Once it is found, if the value in the second column for this lookup value is
equal to 3, then I would like to return the value in the 4th column. If the
second column value is not 3, continue searching for the next value in the
first column that matches the lookup value and then determine again if the
second column value equals 3. If no such combination exists with the first
and second column, then no value is returned.

Hopefully this is more clearly stated then before.
Rick
 
If the functions in the freely downloadable file at
http://home.pacbell.net/beban are available to your workbook

=IF(INDEX(vlookups(A$2,A$13:F$18,2),ROW(A1))=3,INDEX(vlookups(A$2,A$13:F$18,3),ROW(A1)),"")

works on a single sheet with the lookup value in A2 and the lookup array
in A13:F18.

I don't understand 'Re-Arrange'!$2$8000 in your formula. In particular,
I don't understand $2$8000.

Alan Beban
 
Thanks for responding, Alan. Sorry if I made this confusing. I have 2
worksheets: one is Re-Arrange, has 8 columns and is the array that I extract
values from; the other is Master Fe, has about 150 columns, the value in the
first column is my lookup value I use to locate on the array worsheet, and
then various values from the array worsheet are returned to the Master Fe
columns.

So basically the lookup value (from Master Fe column A) is located in array
(Re-Arrange column A) and then if the value in array column B = 3, the value
in array column D is returned to Master Fe. If the value in array column B
is not =3, continue searching for next matching lookup value and perform
same test (column B = 3). If no situation suits, no value is returned.
Thanks !

Rick
 
Hi Rick,

None of this most recent post clarifies what 'Re-Arrange'!$2$8000 refers
to. More specifically, what is the range that the lookup formula is
supposed to be looking in on the Re-Arrange worksheet? Assuming it is
named "dataRange", my formula becomes

=IF(INDEX(VLookups(A$2,dataRange,2),ROW(A1))=3,INDEX(vlookups(A$2,dataRange,3),ROW(A1)),"")

filled down.

Alan Beban
 
Sorry, not sure what I meant with 'Re-Arrange'!$2$8000. This is the
worsheet where the array is located. The correct range is:
'Re-Arrange'!$A$2:$H$21

I tried the following formula:
=IF(INDEX(VLOOKUPS($A2,'Re-Arrange'!$A$2:$H$21,2),ROW(A1))=3,"INDEX(VLOOKUPS
($A16,'Re-Arrange'!$A$2:$H$21,3),ROW(A1))","")

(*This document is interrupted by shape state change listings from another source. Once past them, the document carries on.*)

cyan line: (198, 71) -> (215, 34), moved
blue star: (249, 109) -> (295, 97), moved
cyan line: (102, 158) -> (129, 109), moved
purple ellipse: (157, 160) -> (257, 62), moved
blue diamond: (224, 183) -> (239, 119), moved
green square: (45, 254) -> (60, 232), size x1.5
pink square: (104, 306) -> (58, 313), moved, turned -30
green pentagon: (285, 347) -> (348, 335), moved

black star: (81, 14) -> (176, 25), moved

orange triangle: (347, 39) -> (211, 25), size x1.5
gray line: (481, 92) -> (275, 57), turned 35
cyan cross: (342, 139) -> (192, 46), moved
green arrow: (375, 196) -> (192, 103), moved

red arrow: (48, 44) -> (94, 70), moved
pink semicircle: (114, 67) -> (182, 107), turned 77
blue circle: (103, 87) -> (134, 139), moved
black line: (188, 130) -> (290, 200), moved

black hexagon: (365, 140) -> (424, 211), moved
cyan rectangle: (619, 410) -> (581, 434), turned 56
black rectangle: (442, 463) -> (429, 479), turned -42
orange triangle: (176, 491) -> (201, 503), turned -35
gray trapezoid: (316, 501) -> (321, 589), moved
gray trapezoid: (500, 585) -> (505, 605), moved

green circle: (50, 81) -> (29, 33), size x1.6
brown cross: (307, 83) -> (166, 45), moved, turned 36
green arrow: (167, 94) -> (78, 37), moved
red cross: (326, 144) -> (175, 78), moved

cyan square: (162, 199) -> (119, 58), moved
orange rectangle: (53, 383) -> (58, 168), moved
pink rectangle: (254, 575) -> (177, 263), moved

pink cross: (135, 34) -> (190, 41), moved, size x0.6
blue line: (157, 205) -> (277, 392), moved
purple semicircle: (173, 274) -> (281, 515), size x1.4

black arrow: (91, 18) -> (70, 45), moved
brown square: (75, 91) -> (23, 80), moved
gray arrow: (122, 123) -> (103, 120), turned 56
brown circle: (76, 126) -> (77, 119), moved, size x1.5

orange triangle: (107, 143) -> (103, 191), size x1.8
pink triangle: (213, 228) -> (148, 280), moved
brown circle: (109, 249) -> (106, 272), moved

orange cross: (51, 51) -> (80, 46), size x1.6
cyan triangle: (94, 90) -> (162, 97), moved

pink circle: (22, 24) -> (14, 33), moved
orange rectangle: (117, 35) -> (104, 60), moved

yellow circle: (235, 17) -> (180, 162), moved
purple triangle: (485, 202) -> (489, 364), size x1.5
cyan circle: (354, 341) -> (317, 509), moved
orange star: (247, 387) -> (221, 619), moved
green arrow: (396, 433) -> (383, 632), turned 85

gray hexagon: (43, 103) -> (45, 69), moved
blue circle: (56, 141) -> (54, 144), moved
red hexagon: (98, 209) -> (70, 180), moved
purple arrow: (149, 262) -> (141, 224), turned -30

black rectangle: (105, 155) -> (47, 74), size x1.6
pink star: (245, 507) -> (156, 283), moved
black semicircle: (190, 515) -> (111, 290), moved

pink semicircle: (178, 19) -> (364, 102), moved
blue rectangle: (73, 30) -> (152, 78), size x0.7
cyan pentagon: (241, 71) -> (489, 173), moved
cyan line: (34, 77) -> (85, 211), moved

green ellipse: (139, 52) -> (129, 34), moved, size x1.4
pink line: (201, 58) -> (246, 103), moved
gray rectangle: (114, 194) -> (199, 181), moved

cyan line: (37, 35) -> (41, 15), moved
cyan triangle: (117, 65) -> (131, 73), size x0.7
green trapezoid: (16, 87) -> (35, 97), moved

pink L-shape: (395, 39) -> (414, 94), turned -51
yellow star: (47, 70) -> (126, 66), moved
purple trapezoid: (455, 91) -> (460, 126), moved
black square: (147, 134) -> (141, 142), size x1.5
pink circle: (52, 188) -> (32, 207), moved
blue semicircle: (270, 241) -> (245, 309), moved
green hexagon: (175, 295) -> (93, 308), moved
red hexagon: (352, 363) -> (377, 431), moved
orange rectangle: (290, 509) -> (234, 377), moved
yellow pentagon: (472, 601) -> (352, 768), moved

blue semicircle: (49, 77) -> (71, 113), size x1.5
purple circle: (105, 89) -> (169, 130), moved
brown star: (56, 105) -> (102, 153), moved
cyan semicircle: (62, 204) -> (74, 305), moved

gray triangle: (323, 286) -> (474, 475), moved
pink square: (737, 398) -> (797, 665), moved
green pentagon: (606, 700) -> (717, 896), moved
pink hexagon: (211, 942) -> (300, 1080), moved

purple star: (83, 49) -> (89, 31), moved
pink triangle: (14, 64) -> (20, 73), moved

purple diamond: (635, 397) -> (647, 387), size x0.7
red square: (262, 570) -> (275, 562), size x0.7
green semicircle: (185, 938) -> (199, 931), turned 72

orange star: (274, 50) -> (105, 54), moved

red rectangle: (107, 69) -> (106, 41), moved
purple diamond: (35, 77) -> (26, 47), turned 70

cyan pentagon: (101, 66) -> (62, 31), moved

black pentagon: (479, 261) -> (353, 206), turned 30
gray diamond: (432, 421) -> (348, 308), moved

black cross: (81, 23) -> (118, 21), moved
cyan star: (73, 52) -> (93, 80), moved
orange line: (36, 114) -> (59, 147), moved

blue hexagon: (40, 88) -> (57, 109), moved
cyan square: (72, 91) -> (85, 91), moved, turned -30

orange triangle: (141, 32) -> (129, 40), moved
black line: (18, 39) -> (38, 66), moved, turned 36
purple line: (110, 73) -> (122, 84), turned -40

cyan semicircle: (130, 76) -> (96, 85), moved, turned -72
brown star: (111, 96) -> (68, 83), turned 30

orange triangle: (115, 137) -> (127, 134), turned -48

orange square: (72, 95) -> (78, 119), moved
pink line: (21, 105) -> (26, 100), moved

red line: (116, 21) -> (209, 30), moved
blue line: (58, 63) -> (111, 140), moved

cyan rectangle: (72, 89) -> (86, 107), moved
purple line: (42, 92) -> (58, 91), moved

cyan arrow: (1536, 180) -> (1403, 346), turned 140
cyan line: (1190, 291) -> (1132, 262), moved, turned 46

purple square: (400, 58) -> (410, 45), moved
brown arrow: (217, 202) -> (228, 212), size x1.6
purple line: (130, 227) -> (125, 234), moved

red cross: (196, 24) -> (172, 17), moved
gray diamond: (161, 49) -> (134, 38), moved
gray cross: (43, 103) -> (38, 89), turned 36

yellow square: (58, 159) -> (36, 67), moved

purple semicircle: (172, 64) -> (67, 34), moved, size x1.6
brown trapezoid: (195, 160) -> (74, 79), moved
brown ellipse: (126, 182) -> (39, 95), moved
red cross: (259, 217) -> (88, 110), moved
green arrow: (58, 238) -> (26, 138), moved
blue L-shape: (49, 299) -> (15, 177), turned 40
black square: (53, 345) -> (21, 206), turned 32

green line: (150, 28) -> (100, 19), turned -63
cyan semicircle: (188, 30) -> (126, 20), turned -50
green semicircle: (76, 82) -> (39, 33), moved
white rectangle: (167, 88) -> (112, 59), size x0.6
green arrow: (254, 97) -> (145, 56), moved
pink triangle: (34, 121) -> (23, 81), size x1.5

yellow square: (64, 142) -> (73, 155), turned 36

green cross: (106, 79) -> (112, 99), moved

The cell yields a #NAME? error. I understand the IF statement and
VLOOKUP but am not familiar with the INDEX or ROW. So if the lookup value
is found in the first column in any given row in the array Re-Arrange and if
the value in the second column in this same row equals 3, then return the
value in the fourth column in this same row. Otherwise, find the next
occurrence of the lookup value and perform the same test. If 3 is never
found in the second column for this lookup value in the entire array, no
value is returned. Hope this is more clear and I appologize for the
confusion. Thanks, Rick.
 
VLOOKUPS refers to the VLookups function that is included in the freely
downloadable file at http://home.pacbell.net/beban. It must be made
available to your workbook, as described at the website, in order for it
to be used.

The VLookups function returns an array of the values corresponding to
the occurrences of the lookup value. Since ROW(A1) returns 1,
INDEX(VLOOKUPS(Whatever),ROW(A1)) returns the value corresponding to the
1st occurrence of the lookup value. When the formula is copied down,
the ROW(A1) becomes ROW(A2), which returns 2, so the INDEX formula then
refers to the value corresponding to the second occurrence of the lookup
value; and so on.

By the way, I don't know why you inserted the set of quotation marks
around the second INDEX formula, but remove them.

Alan Beban
 
I had already downloaded the file Array Functions from your web site and
saved it to my hard drive. Not sure what else I need to do to make it
available to my woorbook. I also don't know why the quotes were listed,
sorry.

If it makes thing less confusing, this is a typical section of my array
called Re-Arrange.
51K2 1 51K2 10 51 K2 3501 /DK
62K3 2 62K3 12 62 K3 3501 /DK
62K3 1 62K3 11 62 K3 3501 /DK
104K3 4 104K3 16 104 K3 3009 /RD
104K3 3 104K3 15 104 K3 3008 /RD
104K3 2 104K3 8 104 K3 3002 /DK
104K3 1 104K3 7 104 K3 3001 /DK
157K3 1 157K3 9 157 K3 3501 /DK

So if my lookup value from another worksheet is 104K3, I would like the
value 15 returned. Thanks again.
Rick
 
Here's what you might do: Open the Array Functions file, Click on Save
As, Select Microsoft Excel Add-In, save it and close it. Open your
working file, go to the VB Editor, click Tools, References, and check
the saved Add-In file. That will make the Array Functions available to
that working file.

Alan Beban
 
Alan. Me again ! I did as you said, got the file saved and accessable with
my file, etc and with a few minor corrections to thr formular I am making
progress. The formula I used is:

=IF(INDEX(vlookups($A2,'Re-Arrange'!$A$2:$H$21,2),ROW(A1))=3,INDEX(vlookups(
$A2,'Re-Arrange'!$A$2:$H$21,4),ROW(A1)),"")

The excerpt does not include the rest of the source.